Second, we all know that there are many situations when running I/O or
memory-limited
tests on SMP system in parallel results in worse performance than using only
single
thread or single process.
Next, if you used Cygwin to compile on Windows system, you must agree that
there are many situations when it causes significant overhead, e.g., process
initialization,
forking, etc... This overhead is not usually of significance for typical
computational
chemistry programs, but certainly is for compilers. Also, nothing was made to
change
Cygwin version of gcc to optimize it for Windows OS. On the other hand, if you
used
different compiler, it is incorrectly to compare compilation times at all, as
nobody knows
how much additional time was spent generating/optimizing the code.

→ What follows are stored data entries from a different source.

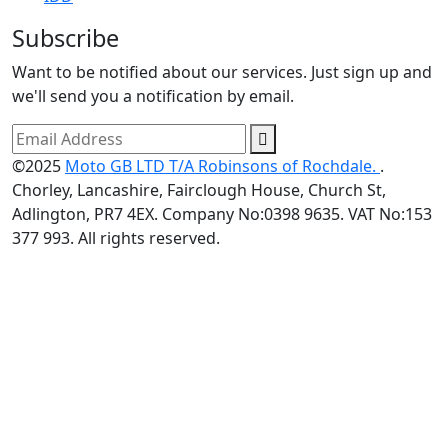
Subscribe
Want to be notified about our services. Just sign up and
we'll send you a notification by email.
©2025
Moto GB LTD T/A Robinsons of Rochdale.
.
Chorley, Lancashire, Fairclough House, Church St,
Adlington, PR7 4EX. Company No:0398 9635. VAT No:153
377 993. All rights reserved.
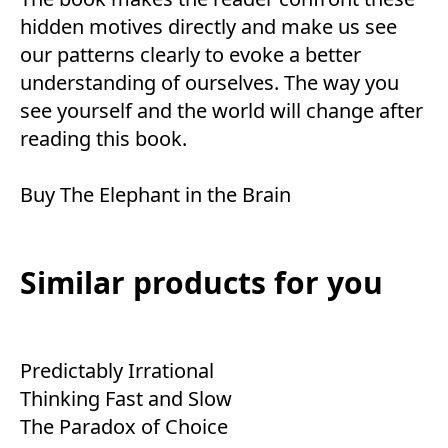
hidden motives directly and make us see
our patterns clearly to evoke a better
understanding of ourselves. The way you
see yourself and the world will change after
reading this book.
Buy
The Elephant in the Brain
Similar products for you
Predictably Irrational
Thinking Fast and Slow
The Paradox of Choice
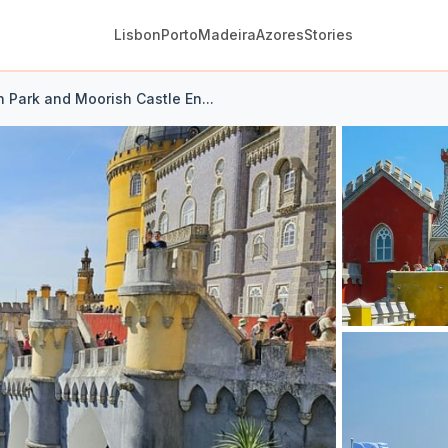
Lisbon
Porto
Madeira
Azores
Stories
h Park and Moorish Castle En...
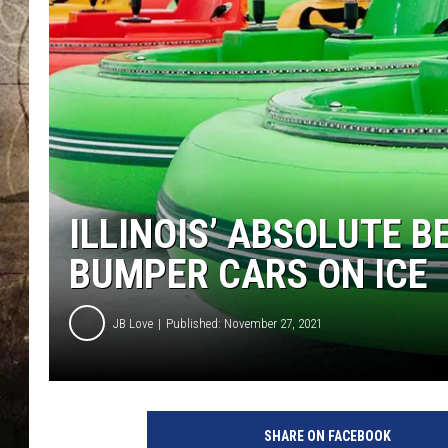
ILLINOIS’ ABSOLUTE 
BUMPER CARS ON ICE
JB Love
Published: November 27, 2021
SHARE ON FACEBOOK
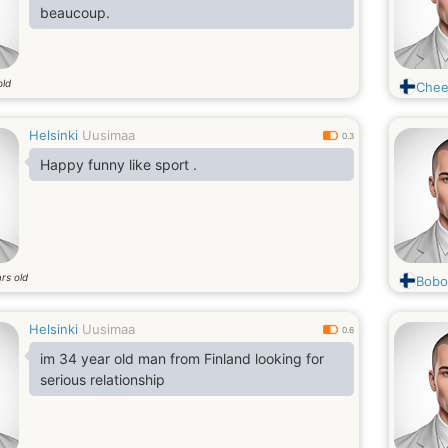
beaucoup.
old
Chee
Helsinki
Uusimaa
0.3
Happy funny like sport .
rs old
Bobo
Helsinki
Uusimaa
0.6
im 34 year old man from Finland looking for
serious relationship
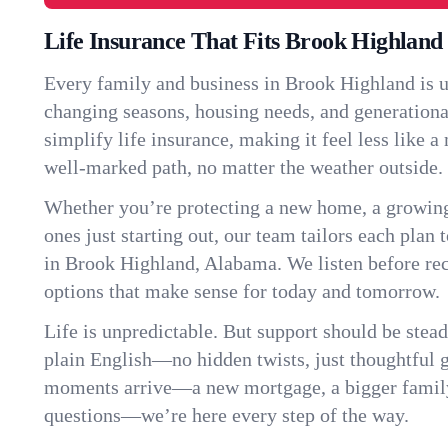
Life Insurance That Fits Brook Highland
Every family and business in Brook Highland is 
changing seasons, housing needs, and generationa
simplify life insurance, making it feel less like 
well-marked path, no matter the weather outside.
Whether you’re protecting a new home, a growin
ones just starting out, our team tailors each plan t
in Brook Highland, Alabama. We listen before r
options that make sense for today and tomorrow.
Life is unpredictable. But support should be stead
plain English—no hidden twists, just thoughtful
moments arrive—a new mortgage, a bigger famil
questions—we’re here every step of the way.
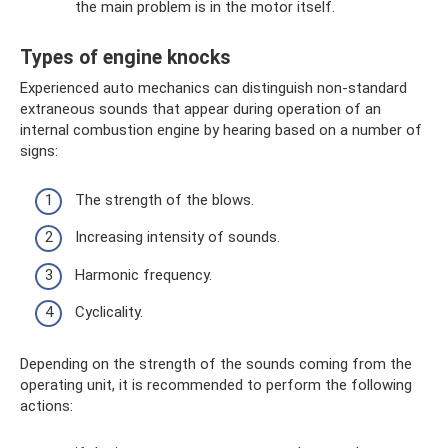
the main problem is in the motor itself.
Types of engine knocks
Experienced auto mechanics can distinguish non-standard
extraneous sounds that appear during operation of an
internal combustion engine by hearing based on a number of
signs:
The strength of the blows.
Increasing intensity of sounds.
Harmonic frequency.
Cyclicality.
Depending on the strength of the sounds coming from the
operating unit, it is recommended to perform the following
actions:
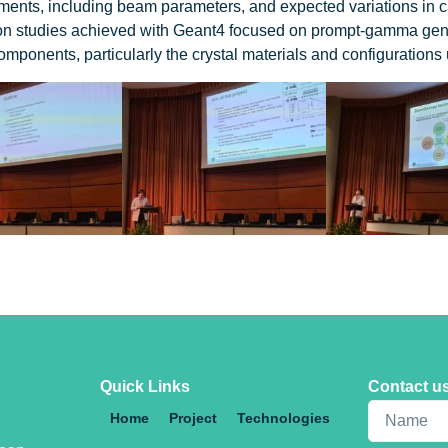
ements, including beam parameters, and expected variations in c
on studies achieved with Geant4 focused on prompt-gamma genera
 components, particularly the crystal materials and configurations
Quick Links
Contact u
Home
Project
Technologies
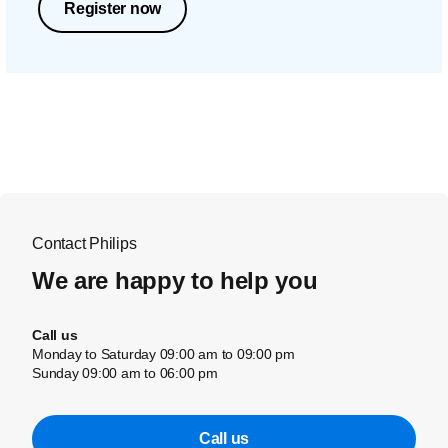
Register now
Contact Philips
We are happy to help you
Call us
Monday to Saturday 09:00 am to 09:00 pm
Sunday 09:00 am to 06:00 pm
Call us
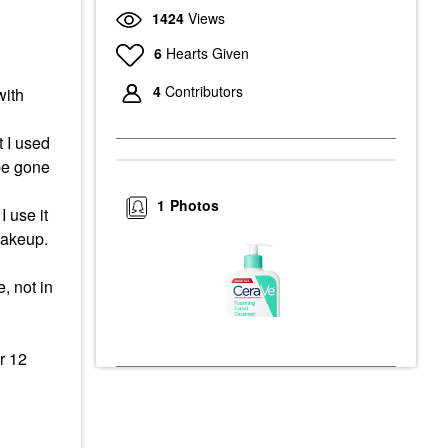
1424
Views
6
Hearts Given
4
Contributors
with
t I used
 be gone
e
1
Photos
 use it
 makeup.
, not in
r 12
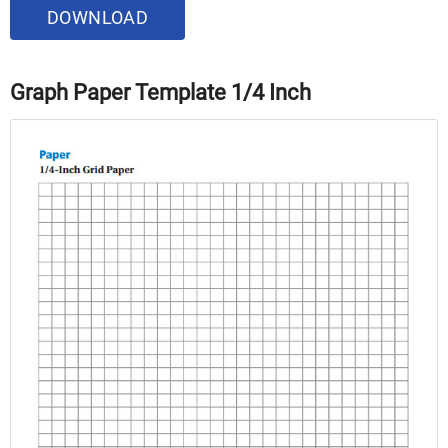
DOWNLOAD
Graph Paper Template 1/4 Inch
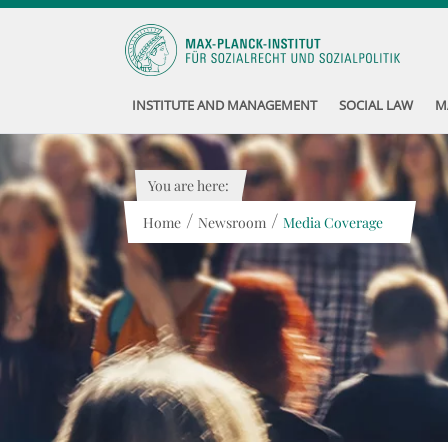
INSTITUTE AND MANAGEMENT
SOCIAL LAW
M
You are here:
/
/
Home
Newsroom
Media Coverage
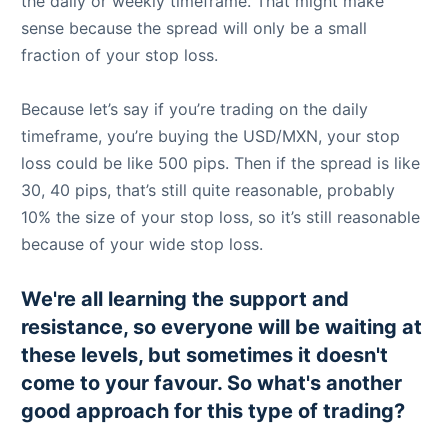
the daily or weekly timeframe. That might make
sense because the spread will only be a small
fraction of your stop loss.
Because let’s say if you’re trading on the daily
timeframe, you’re buying the USD/MXN, your stop
loss could be like 500 pips. Then if the spread is like
30, 40 pips, that’s still quite reasonable, probably
10% the size of your stop loss, so it’s still reasonable
because of your wide stop loss.
We're all learning the support and
resistance, so everyone will be waiting at
these levels, but sometimes it doesn't
come to your favour. So what's another
good approach for this type of trading?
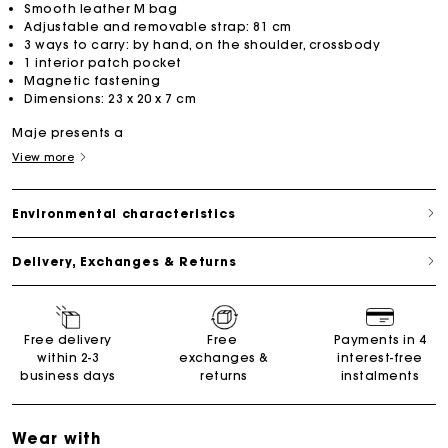
Smooth leather M bag
Adjustable and removable strap: 81 cm
3 ways to carry: by hand, on the shoulder, crossbody
1 interior patch pocket
Magnetic fastening
Dimensions: 23 x 20 x 7 cm
Maje presents a
View more
Environmental characteristics
Delivery, Exchanges & Returns
Free delivery
Free
Payments in 4
within 2-3
exchanges &
interest-free
business days
returns
instalments
Wear with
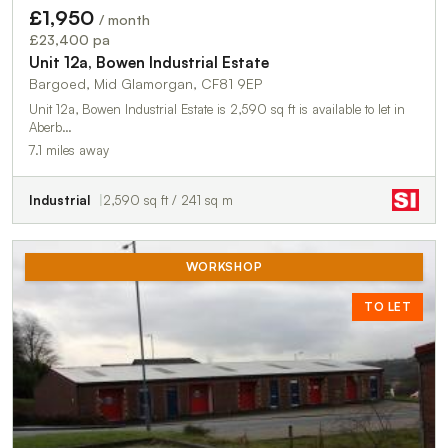
£1,950
/ month
£23,400 pa
Unit 12a, Bowen Industrial Estate
Bargoed, Mid Glamorgan, CF81 9EP
Unit 12a, Bowen Industrial Estate is 2,590 sq ft is available to let in
Aberb…
7.1 miles away
Industrial
2,590 sq ft / 241 sq m
WORKSHOP
TO LET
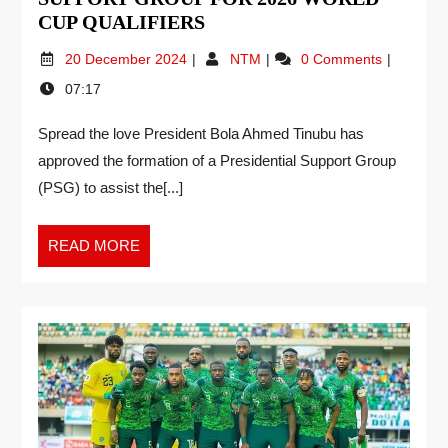
CUP QUALIFIERS
20 December 2024
NTM
0 Comments
07:17
Spread the love President Bola Ahmed Tinubu has
approved the formation of a Presidential Support Group
(PSG) to assist the[...]
READ MORE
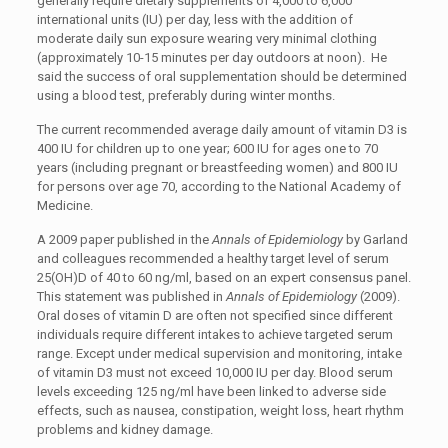
generally require dietary supplements of 4,000 to 6,000
international units (IU) per day, less with the addition of
moderate daily sun exposure wearing very minimal clothing
(approximately 10-15 minutes per day outdoors at noon). He
said the success of oral supplementation should be determined
using a blood test, preferably during winter months.
The current recommended average daily amount of vitamin D3 is
400 IU for children up to one year; 600 IU for ages one to 70
years (including pregnant or breastfeeding women) and 800 IU
for persons over age 70, according to the National Academy of
Medicine.
A 2009 paper published in the
Annals of Epidemiology
by Garland
and colleagues recommended a healthy target level of serum
25(OH)D of 40 to 60 ng/ml, based on an expert consensus panel.
This statement was published in
Annals of Epidemiology
(2009).
Oral doses of vitamin D are often not specified since different
individuals require different intakes to achieve targeted serum
range. Except under medical supervision and monitoring, intake
of vitamin D3 must not exceed 10,000 IU per day. Blood serum
levels exceeding 125 ng/ml have been linked to adverse side
effects, such as nausea, constipation, weight loss, heart rhythm
problems and kidney damage.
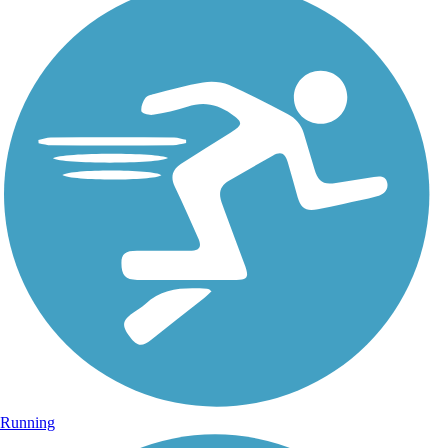
Running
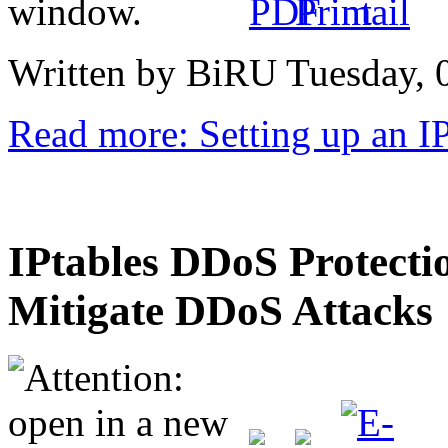
Written by BiRU
Tuesday, 
Read more: Setting up an I
IPtables DDoS Protectio
Mitigate DDoS Attacks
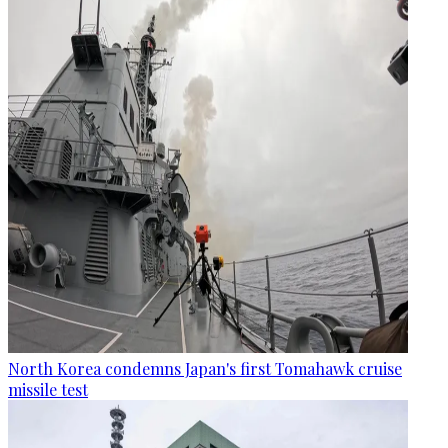
North Korea condemns Japan's first Tomahawk cruise
missile test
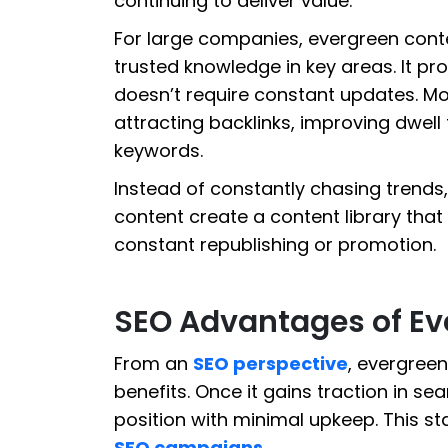
continuing to deliver value.
For large companies, evergreen conte
trusted knowledge in key areas. It pro
doesn’t require constant updates. Mor
attracting backlinks, improving dwell 
keywords.
Instead of constantly chasing trends,
content create a content library that
constant republishing or promotion.
SEO Advantages of Ev
From an
SEO perspective
, evergreen
benefits. Once it gains traction in sea
position with minimal upkeep. This st
SEO campaigns
.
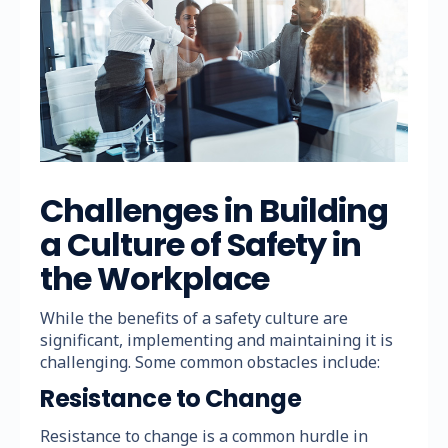
Challenges in Building
a Culture of Safety in
the Workplace
While the benefits of a safety culture are
significant, implementing and maintaining it is
challenging. Some common obstacles include:
Resistance to Change
Resistance to change is a common hurdle in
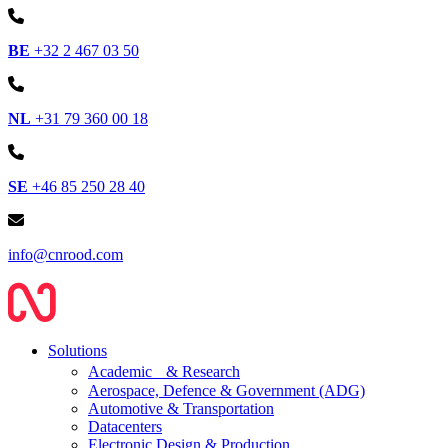
BE
+32 2 467 03 50
NL
+31 79 360 00 18
SE
+46 85 250 28 40
info@cnrood.com
Solutions
Academic & Research
Aerospace, Defence & Government (ADG)
Automotive & Transportation
Datacenters
Electronic Design & Production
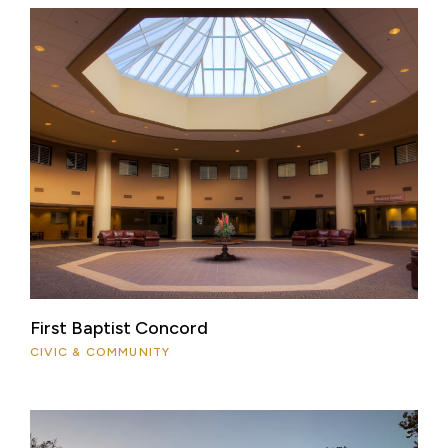
First Baptist Concord
CIVIC & COMMUNITY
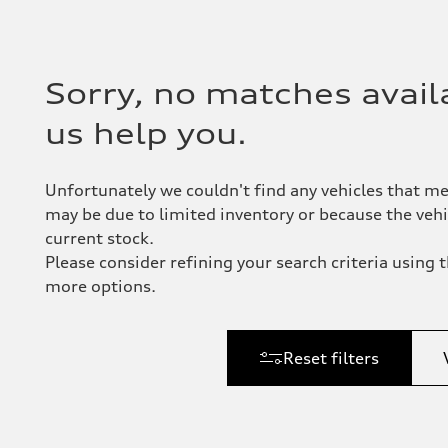
Sorry, no matches availa
us help you.
Unfortunately we couldn't find any vehicles that me
may be due to limited inventory or because the vehic
current stock.
Please consider refining your search criteria using th
more options.
Reset filters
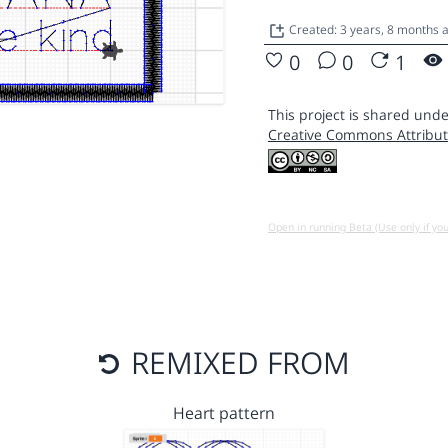
Created: 3 years, 8 months 
0
0
1
This project is shared unde
Creative Commons Attribut
Open in running Beta (Use only if yo
REMIXED FROM
Heart pattern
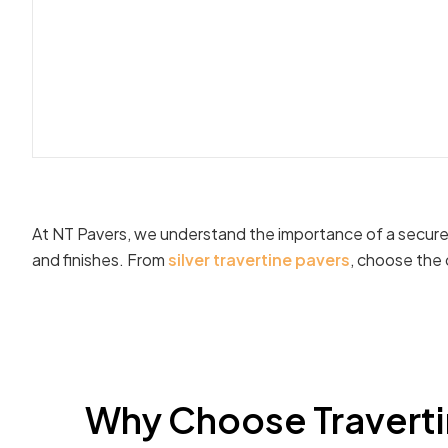
At NT Pavers, we understand the importance of a secure t
and finishes. From
silver travertine pavers
, choose the 
Why Choose Traverti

Finally, you must admit that this is not the type of benchmark of
interest/importance
for typical computational chemist. In CC, building the project is not the most
time-consuming
step, using the program for number-crunching is. This is why I suggested to use
PC GAMESS
as the benchmark. It seems you are not very familiar with typical Quantum
Chemistry codes,
otherwise, you would easily recognize that any non-trivial high quality QC
program can be used
to impose (or model) almost any desired scenario of loads on OS and computer
hardware.
> I've personally conducted extensive benchmarking on this specific
> topic, and I've read enormous amounts of Microsoft documentation.
So did I too.
> The page cache policy in Windows is utterly primitive. As a result of
> this, file pages are evicted from cache long before they need to
> be.
> You can, of course, set the registry key to tell the box to behave as
> a file server, at which point, executable pages are evicted from cache
> long before they need to be. There is no in between. There are no
> pluggable policies. You can't even tune the policy that is there.
This is only partially true. Windows API provides standard ways
for any particular application to optimize its memory and I/O usage.
Most of these API calls do not require any nonstandard rights to be used,
some (potentially having system-wide effects) do require them but these
rights can always be granted on per-user or per-group basis. What is important
is to use this API and to use it properly. This is simply quite a different
philosophy -
to allow application itself to optimize his execution strategy. Well, it is
evident
that only application itself knows the best way of how it should be executed,
and how OS resources should be managed for the best performance. One can spent
lots of years improving OS kernels - and it is surely worth while - but there
always
be applications for which the default OS algorithms will perform badly.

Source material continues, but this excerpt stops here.